"I think Lucy won't be willing to wait a year."

"She must be made willing. You must help. A year soon passes—soon passes. If things then are as they are now, then I shall believe that your love for each other is strong and fine, and I shall renounce my claim with a good grace—a good grace."

"If we can't wait a year, John!"

"You mean if you won't? In that case I shall not feel that Lucy is entitled to a divorce, or either of you to any money at my hands. Among the people who are necessary to you and Lucy, a wronged and upright husband has great power. If you are such children, such fools, as not to be willing to stand a test of your love, you will have to be punished. It would mean that your passion has nothing to do with what is understood by love. You would merely be pointed at and passed up as a rather well-known young couple with adulterous proclivities."
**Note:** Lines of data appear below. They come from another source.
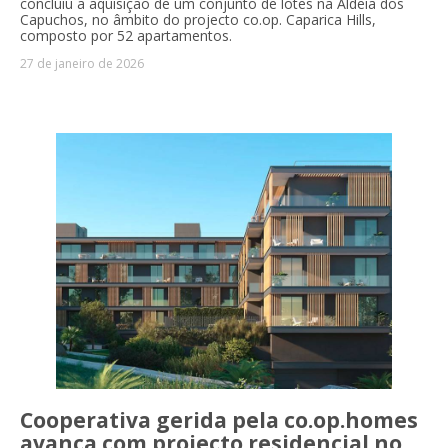
concluiu a aquisição de um conjunto de lotes na Aldeia dos
Capuchos, no âmbito do projecto co.op. Caparica Hills,
composto por 52 apartamentos.
27 de janeiro de 2026
Cooperativa gerida pela co.op.homes
avança com projecto residencial no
There was a long, charged silence.

"The law and the prophets are all on your side, John, but——"

"You'll not answer now, please. You'll think it over. And don't forget all the pleasant things that you can do in a year. There's that hunting trip in Somaliland you used to talk about so much—there's London and Paris—wonderful places for a man who's trying to cure himself of an unlawful love."

"Trying to cure himself?"

"Of course. Jesting aside, don't you think that what you and Lucy want to do to Jock and Hurry and me is wrong? Of course you do. You're not a devil. If, by uttering the wish, you could bring it about that you had never loved Lucy, that she had never fallen out of love with me and loved you over the heads of her children, that all might be as it was when you first began to come to our house, wouldn't you utter that wish? Of course you would."

He was smiling at me now, very gently and cunningly, and there was, at the same time, in his eyes an awful pathos.